Beginning with the first line, return the material verbatim and without pictures.

----- MATERIAL SHOWN -----

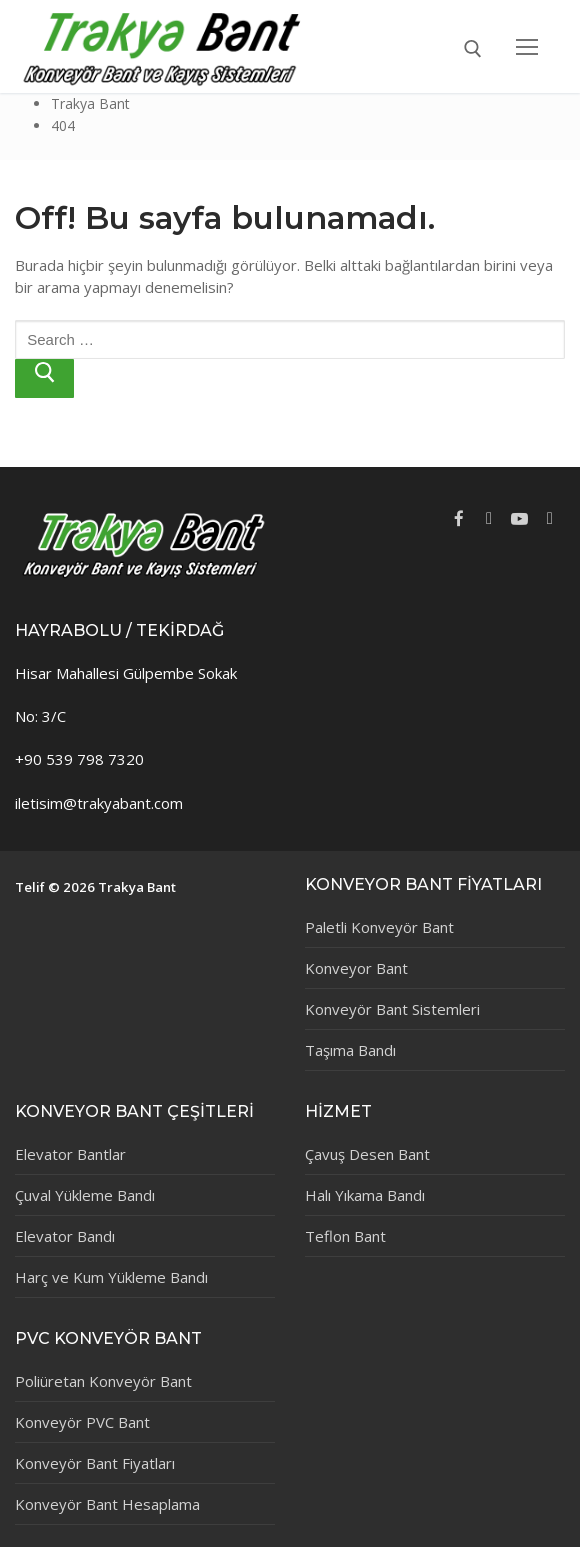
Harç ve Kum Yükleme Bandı (111, 1277)
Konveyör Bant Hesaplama (107, 1504)
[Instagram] (550, 519)
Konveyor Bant (356, 968)
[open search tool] (473, 49)
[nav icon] (527, 46)
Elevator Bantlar (70, 1154)
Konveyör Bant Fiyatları (95, 1463)
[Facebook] (459, 519)
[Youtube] (519, 519)
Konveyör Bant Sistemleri (392, 1009)
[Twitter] (489, 519)
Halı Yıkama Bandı (365, 1195)
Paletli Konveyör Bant (379, 927)
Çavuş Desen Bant (367, 1154)
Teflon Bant (345, 1236)
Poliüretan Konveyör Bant (103, 1381)
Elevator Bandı (65, 1236)
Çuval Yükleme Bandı (85, 1195)
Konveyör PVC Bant (82, 1422)
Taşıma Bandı (350, 1050)
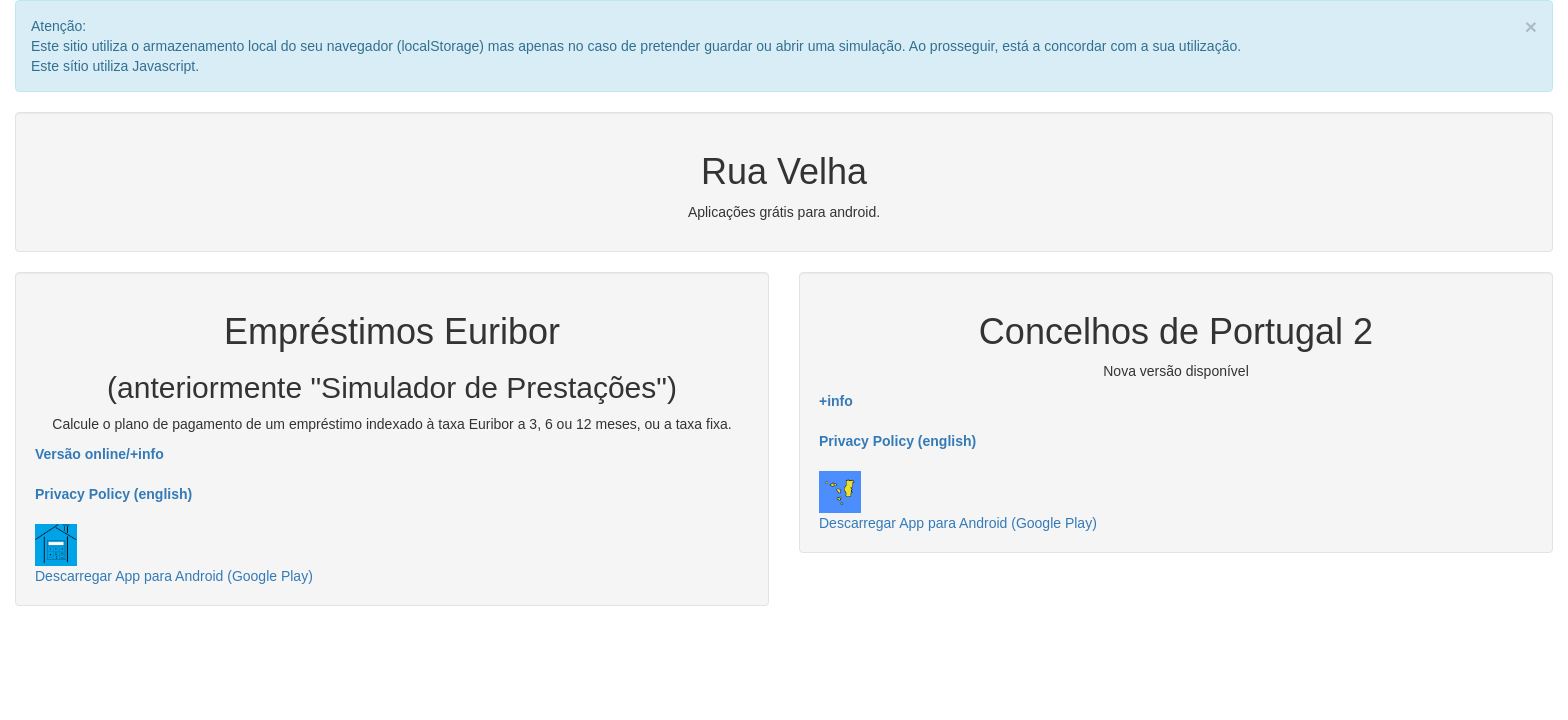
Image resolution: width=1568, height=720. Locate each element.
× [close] (1531, 26)
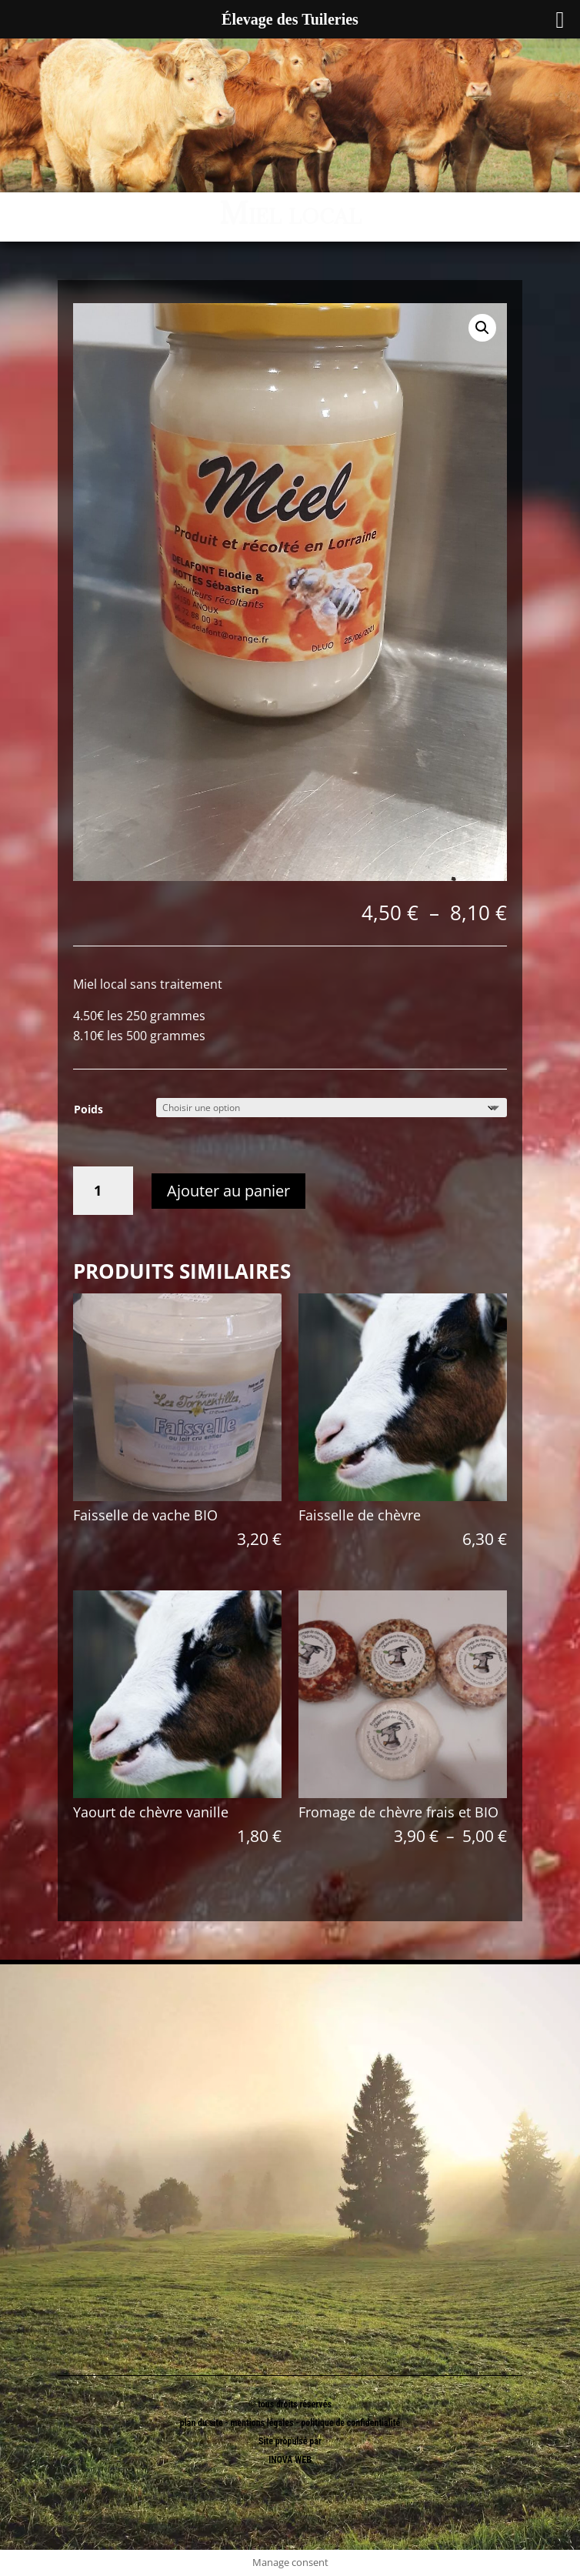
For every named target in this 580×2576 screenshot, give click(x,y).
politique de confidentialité (350, 2423)
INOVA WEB (290, 2459)
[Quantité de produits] (102, 1190)
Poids (88, 1109)
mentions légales (262, 2423)
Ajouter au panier (228, 1190)
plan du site (201, 2423)
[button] (482, 328)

-----

▶ YOUR RESPONSE:
Harç ve Kum Yükleme Bandı (111, 1277)
Konveyör Bant Hesaplama (107, 1504)
[Instagram] (550, 519)
Konveyor Bant (356, 968)
[open search tool] (473, 49)
[nav icon] (527, 46)
Elevator Bantlar (70, 1154)
Konveyör Bant Fiyatları (95, 1463)
[Facebook] (459, 519)
[Youtube] (519, 519)
Konveyör Bant Sistemleri (392, 1009)
[Twitter] (489, 519)
Halı Yıkama Bandı (365, 1195)
Paletli Konveyör Bant (379, 927)
Çavuş Desen Bant (367, 1154)
Teflon Bant (345, 1236)
Poliüretan Konveyör Bant (103, 1381)
Elevator Bandı (65, 1236)
Çuval Yükleme Bandı (85, 1195)
Konveyör PVC Bant (82, 1422)
Taşıma Bandı (350, 1050)
Image resolution: width=1568, height=720. Locate each element.
× [close] (1531, 26)
For every named target in this 580×2576 screenshot, give click(x,y).
politique de confidentialité (350, 2423)
INOVA WEB (290, 2459)
[Quantité de produits] (102, 1190)
Poids (88, 1109)
mentions légales (262, 2423)
Ajouter au panier (228, 1190)
plan du site (201, 2423)
[button] (482, 328)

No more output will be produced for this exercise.